* About this task:
Among the entries below, find the line with "transferleri, otomatik mail" and the line with "detalhes das conversas. Meghan queria". Return exactly those lines and every line between them, but no pictures.

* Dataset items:
--- START ---
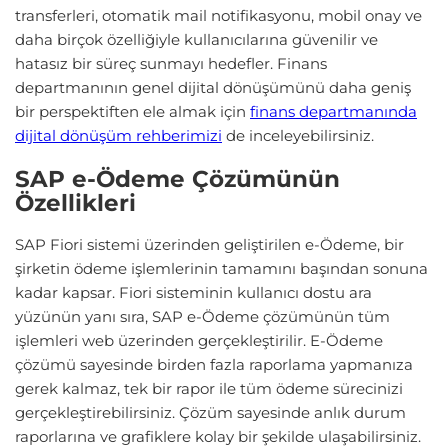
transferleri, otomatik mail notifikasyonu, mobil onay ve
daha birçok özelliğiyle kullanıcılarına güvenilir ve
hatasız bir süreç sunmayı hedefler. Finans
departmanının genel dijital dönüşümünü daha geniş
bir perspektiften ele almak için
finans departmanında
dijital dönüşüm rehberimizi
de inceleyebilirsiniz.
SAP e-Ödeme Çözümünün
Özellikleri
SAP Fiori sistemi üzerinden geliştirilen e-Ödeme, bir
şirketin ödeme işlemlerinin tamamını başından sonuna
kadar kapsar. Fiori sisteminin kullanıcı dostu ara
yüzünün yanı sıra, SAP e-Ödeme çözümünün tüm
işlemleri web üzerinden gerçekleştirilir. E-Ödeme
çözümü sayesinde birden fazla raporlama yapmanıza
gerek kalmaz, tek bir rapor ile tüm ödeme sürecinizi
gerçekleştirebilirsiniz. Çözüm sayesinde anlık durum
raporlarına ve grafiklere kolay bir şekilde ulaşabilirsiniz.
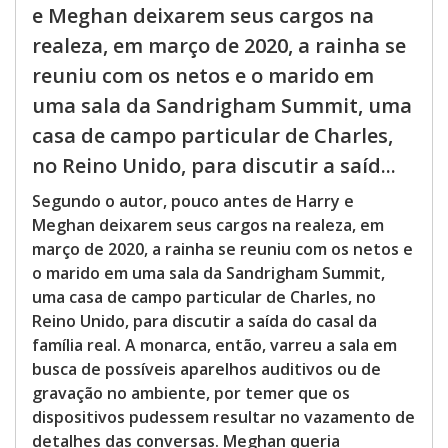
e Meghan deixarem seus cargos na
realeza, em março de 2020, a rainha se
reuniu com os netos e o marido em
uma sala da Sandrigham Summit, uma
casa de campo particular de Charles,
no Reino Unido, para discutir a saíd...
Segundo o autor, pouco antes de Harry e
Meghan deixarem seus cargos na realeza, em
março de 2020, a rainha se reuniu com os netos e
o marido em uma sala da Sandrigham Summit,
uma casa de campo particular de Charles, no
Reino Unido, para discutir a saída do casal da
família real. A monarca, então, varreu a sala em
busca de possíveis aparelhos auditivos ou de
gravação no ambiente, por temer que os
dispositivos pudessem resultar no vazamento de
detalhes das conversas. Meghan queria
--- END ---
--- START ---
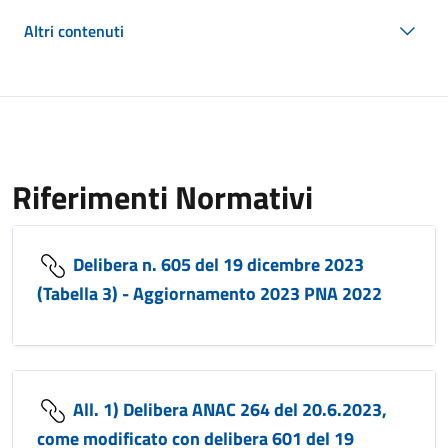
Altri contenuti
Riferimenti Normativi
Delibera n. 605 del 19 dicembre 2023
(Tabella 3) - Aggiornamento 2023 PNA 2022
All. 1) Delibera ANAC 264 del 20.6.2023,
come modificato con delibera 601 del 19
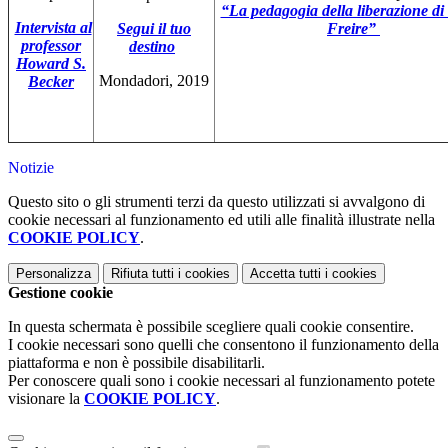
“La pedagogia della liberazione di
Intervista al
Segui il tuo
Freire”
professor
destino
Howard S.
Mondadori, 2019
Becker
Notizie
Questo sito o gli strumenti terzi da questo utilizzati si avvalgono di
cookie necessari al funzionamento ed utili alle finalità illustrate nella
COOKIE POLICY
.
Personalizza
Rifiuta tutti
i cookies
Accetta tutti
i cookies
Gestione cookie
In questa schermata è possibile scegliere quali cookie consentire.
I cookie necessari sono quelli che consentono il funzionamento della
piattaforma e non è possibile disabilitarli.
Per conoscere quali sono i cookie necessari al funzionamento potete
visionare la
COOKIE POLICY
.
--- END ---
--- START ---
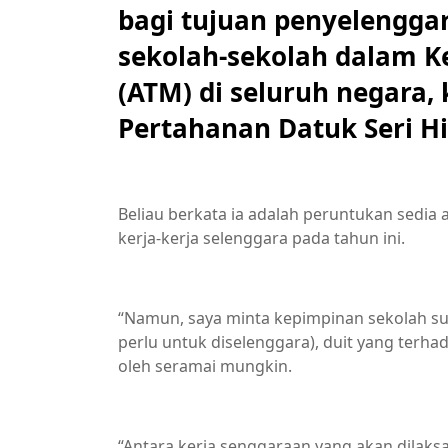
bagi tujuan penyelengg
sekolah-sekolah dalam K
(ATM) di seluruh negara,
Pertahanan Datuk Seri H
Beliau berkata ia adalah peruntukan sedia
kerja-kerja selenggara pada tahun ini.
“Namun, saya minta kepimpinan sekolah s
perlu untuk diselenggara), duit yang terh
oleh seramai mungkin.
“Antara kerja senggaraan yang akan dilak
--- END ---
* Result for this task:
transferleri, otomatik mail notifikasyonu, mobil onay ve
daha birçok özelliğiyle kullanıcılarına güvenilir ve
hatasız bir süreç sunmayı hedefler. Finans
departmanının genel dijital dönüşümünü daha geniş
bir perspektiften ele almak için
finans departmanında
dijital dönüşüm rehberimizi
de inceleyebilirsiniz.
SAP e-Ödeme Çözümünün
Özellikleri
SAP Fiori sistemi üzerinden geliştirilen e-Ödeme, bir
şirketin ödeme işlemlerinin tamamını başından sonuna
kadar kapsar. Fiori sisteminin kullanıcı dostu ara
yüzünün yanı sıra, SAP e-Ödeme çözümünün tüm
işlemleri web üzerinden gerçekleştirilir. E-Ödeme
çözümü sayesinde birden fazla raporlama yapmanıza
gerek kalmaz, tek bir rapor ile tüm ödeme sürecinizi
gerçekleştirebilirsiniz. Çözüm sayesinde anlık durum
raporlarına ve grafiklere kolay bir şekilde ulaşabilirsiniz.
e Meghan deixarem seus cargos na
realeza, em março de 2020, a rainha se
reuniu com os netos e o marido em
uma sala da Sandrigham Summit, uma
casa de campo particular de Charles,
no Reino Unido, para discutir a saíd...
Segundo o autor, pouco antes de Harry e
Meghan deixarem seus cargos na realeza, em
março de 2020, a rainha se reuniu com os netos e
o marido em uma sala da Sandrigham Summit,
uma casa de campo particular de Charles, no
Reino Unido, para discutir a saída do casal da
família real. A monarca, então, varreu a sala em
busca de possíveis aparelhos auditivos ou de
gravação no ambiente, por temer que os
dispositivos pudessem resultar no vazamento de
detalhes das conversas. Meghan queria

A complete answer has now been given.